ある日、いつものように休憩室でそんな遊びをしているとフロントにいる光ちゃんの表情が文字通り凍り付いたのがわかった。声も明らかに震えている。
◆休憩室に居続けて、なぜか更衣室に行きたがらない
「5400円です……」
そう言って部屋代を受け取って鍵を渡した後、彼女はその場に突っ伏してしまった。どうしたのか聞くと、いち早く早退したいとのこと。さっきまであんなに元気そうだったのに。早退や欠勤した従業員を社長直々に叱りに来る嫌な文化があったため、ひとまず休憩室で休ませて様子を見ることにした。

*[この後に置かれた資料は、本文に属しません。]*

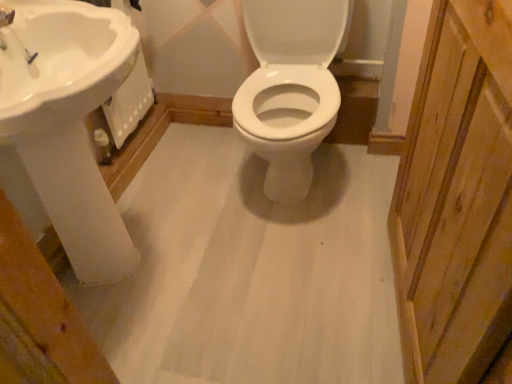 Question: Is natural wood screen door at right inside or outside of white glossy sink at upper left?

Choices:
 (A) outside
 (B) inside

Answer: (A)

Question: Does point (439, 152) appear closer or farther from the camera than point (80, 263)?

Choices:
 (A) closer
 (B) farther

Answer: (A)

Question: Is natural wood screen door at right wider or thinner than white glossy sink at upper left?

Choices:
 (A) wide
 (B) thin

Answer: (B)

Question: Is white glossy sink at upper left taller or shorter than natural wood screen door at right?

Choices:
 (A) short
 (B) tall

Answer: (A)

Question: From a real-world perspective, is white glossy sink at upper left positioned above or below natural wood screen door at right?

Choices:
 (A) below
 (B) above

Answer: (A)

Question: Relative to natural wood screen door at right, is white glossy sink at upper left in front or behind?

Choices:
 (A) front
 (B) behind

Answer: (B)

Question: Is point (60, 66) closer or farther from the camera than point (417, 195)?

Choices:
 (A) farther
 (B) closer

Answer: (A)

結局仕事終わりの18時まで彼女はフロント業務をこなすことなく、休憩室で横になっていた。早退したがっていたくせに、何故か屋上にある更衣室にも行きたがらない。でも、その日は男だけが出勤していて誰も荷物をとってくることができないので、僕が彼女を半ば引きずるように更衣室に連れて行こうとした。
すると「お母さんが私にお金を渡して知らない人と部屋に入っていったんです……」と言うなり泣き出してしまった。なるほど、母親の不倫現場を見てしまったわけだ。更衣室には客室フロアを通っていかなければいけないから、今の時間では母親と鉢合わせる可能性があって休憩室から出られないのだろう。
◆知り合いに遭遇することは数あれど…
「お母さんは不倫なんかする人じゃなくて!!!」と叫び、泣きわめく彼女の背中をさすりながら話を聞いた。母親が料理上手な優しい人であること、父親とはいつも仲が良く言い合いすらしていたのを見たことがないこと、母親との思い出などをひとしきり聞き終わったころ、彼女の母親が若い男とフロントに鍵を返しにきた。その姿を見て、確かにそこにいたのは母親なのだと確信した彼女は、また一時間ほど泣き、背中を丸めて家に帰っていった。
聞く限り円満な家庭だったのだろうし、知らなくてもいいことを知ってしまった地獄のような苦しみは生涯彼女を傷つけ続けることだろう。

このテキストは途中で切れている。